Records excerpted from a collection:
....
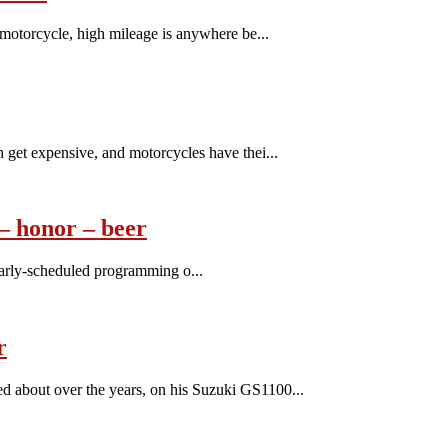
motorcycle, high mileage is anywhere be...
get expensive, and motorcycles have thei...
 honor – beer
ularly-scheduled programming o...
r
about over the years, on his Suzuki GS1100...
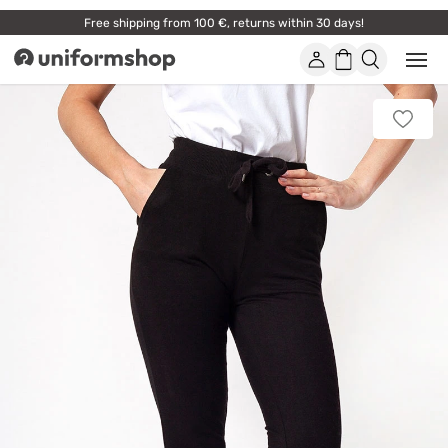
Free shipping from 100 €, returns within 30 days!
Account
Shopping
Open
Uniformshop
or
basket
close
mobi
Add
men
to
favorit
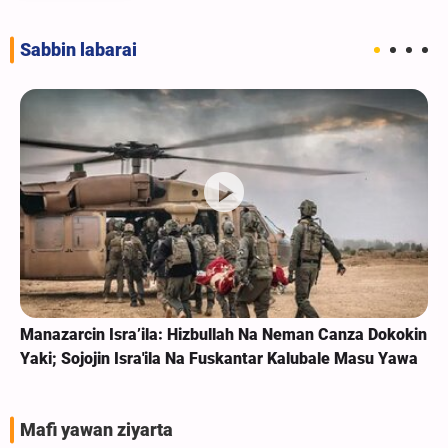
Sabbin labarai
Manazarcin Isra’ila: Hizbullah Na Neman Canza Dokokin
Yaki; Sojojin Isra'ila Na Fuskantar Kalubale Masu Yawa
Mafi yawan ziyarta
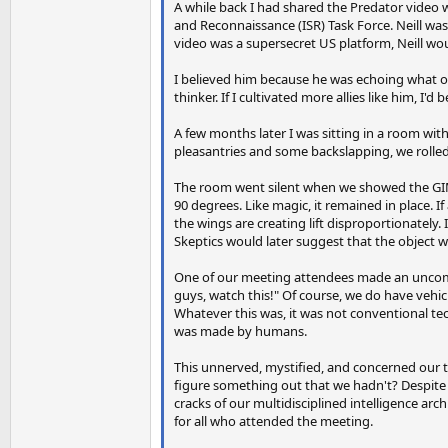
A while back I had shared the Predator video wi
and Reconnaissance (ISR) Task Force. Neill was
video was a supersecret US platform, Neill wo
I believed him because he was echoing what ou
thinker. If I cultivated more allies like him, I'
A few months later I was sitting in a room wit
pleasantries and some backslapping, we rolled
The room went silent when we showed the GIMB
90 degrees. Like magic, it remained in place. I
the wings are creating lift disproportionately. 
Skeptics would later suggest that the object wa
One of our meeting attendees made an uncomfor
guys, watch this!" Of course, we do have vehicl
Whatever this was, it was not conventional te
was made by humans.
This unnerved, mystified, and concerned our 
figure something out that we hadn't? Despite 
cracks of our multidisciplined intelligence ar
for all who attended the meeting.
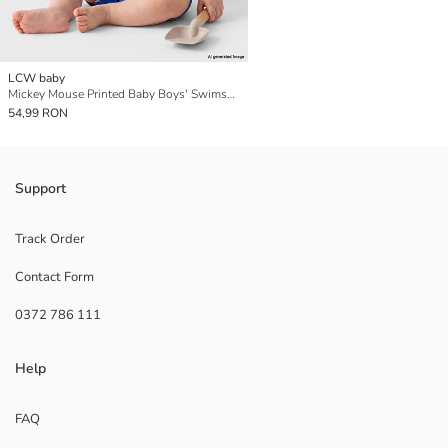
LCW baby
Mickey Mouse Printed Baby Boys' Swimsuit
54,99 RON
Support
Track Order
Contact Form
0372 786 111
Help
FAQ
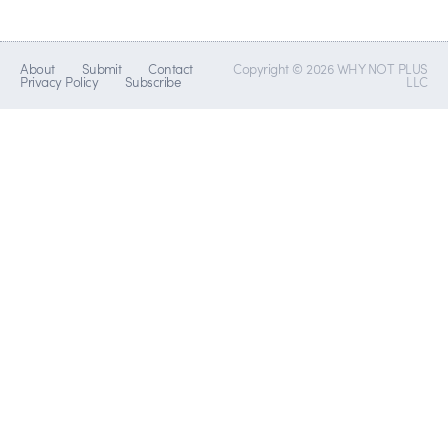
About
Submit
Contact
Copyright © 2026 WHY NOT PLUS
Privacy Policy
Subscribe
LLC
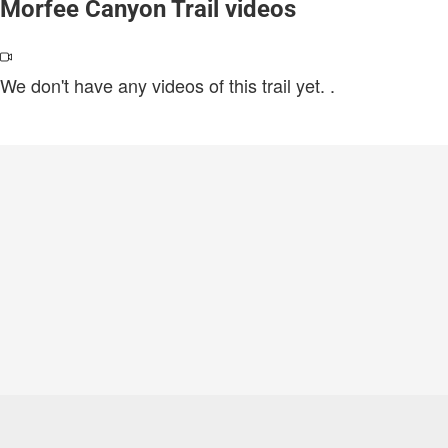
Morfee Canyon Trail videos
We don't have any videos of this trail yet.
.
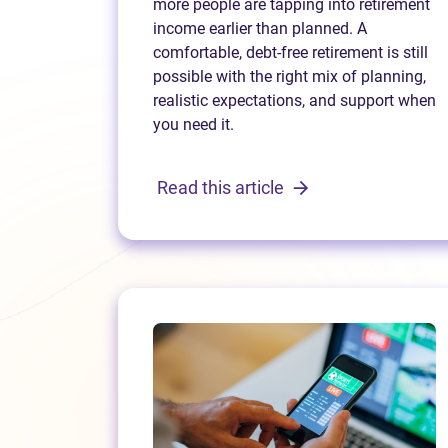
more people are tapping into retirement
income earlier than planned. A
comfortable, debt-free retirement is still
possible with the right mix of planning,
realistic expectations, and support when
you need it.
Read this article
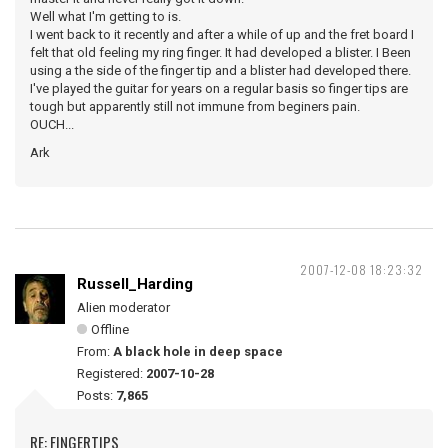
Well what I'm getting to is.
I went back to it recently and after a while of up and the fret board I
felt that old feeling my ring finger. It had developed a blister. I Been
using a the side of the finger tip and a blister had developed there.
I've played the guitar for years on a regular basis so finger tips are
tough but apparently still not immune from beginers pain.
OUCH...
Ark
2007-12-08 18:23:32
Russell_Harding
Alien moderator
Offline
From:
A black hole in deep space
Registered:
2007-10-28
Posts:
7,865
RE: FINGERTIPS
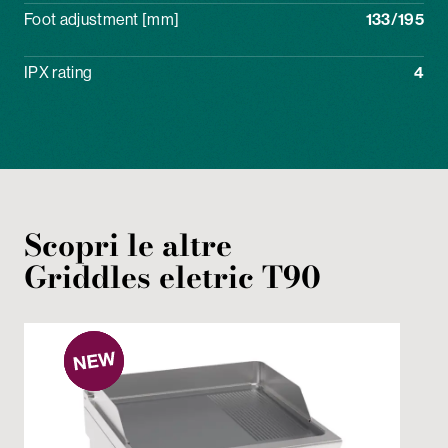
Foot adjustment [mm]
133/195
IPX rating
4
Scopri le altre
Griddles
eletric
T90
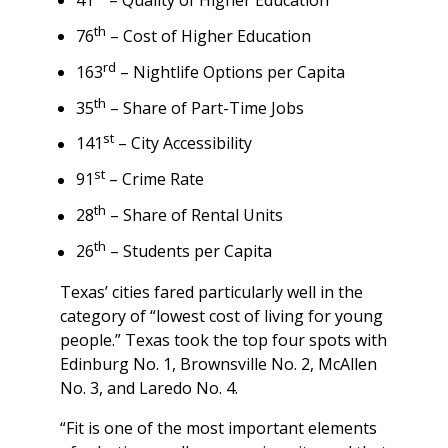
41
– Quality of Higher Education
th
76
– Cost of Higher Education
rd
163
– Nightlife Options per Capita
th
35
– Share of Part-Time Jobs
st
141
– City Accessibility
st
91
– Crime Rate
th
28
– Share of Rental Units
th
26
– Students per Capita
Texas’ cities fared particularly well in the
category of “lowest cost of living for young
people.” Texas took the top four spots with
Edinburg No. 1, Brownsville No. 2, McAllen
No. 3, and Laredo No. 4.
“Fit is one of the most important elements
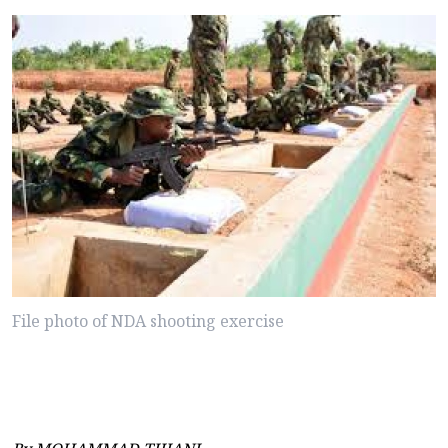
File photo of NDA shooting exercise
....
Task goal — There should be an exact restatement of the lines from the line with "using a the" through the last line of the entries above, and no pictures in it.

Response box —
using a the side of the finger tip and a blister had developed there.
I've played the guitar for years on a regular basis so finger tips are
tough but apparently still not immune from beginers pain.
OUCH...
Ark
2007-12-08 18:23:32
Russell_Harding
Alien moderator
Offline
From:
A black hole in deep space
Registered:
2007-10-28
Posts:
7,865
RE: FINGERTIPS
Foot adjustment [mm]
133/195
IPX rating
4
Scopri le altre
Griddles
eletric
T90
41
– Quality of Higher Education
th
76
– Cost of Higher Education
rd
163
– Nightlife Options per Capita
th
35
– Share of Part-Time Jobs
st
141
– City Accessibility
st
91
– Crime Rate
th
28
– Share of Rental Units
th
26
– Students per Capita
Texas’ cities fared particularly well in the
category of “lowest cost of living for young
people.” Texas took the top four spots with
Edinburg No. 1, Brownsville No. 2, McAllen
No. 3, and Laredo No. 4.
“Fit is one of the most important elements
File photo of NDA shooting exercise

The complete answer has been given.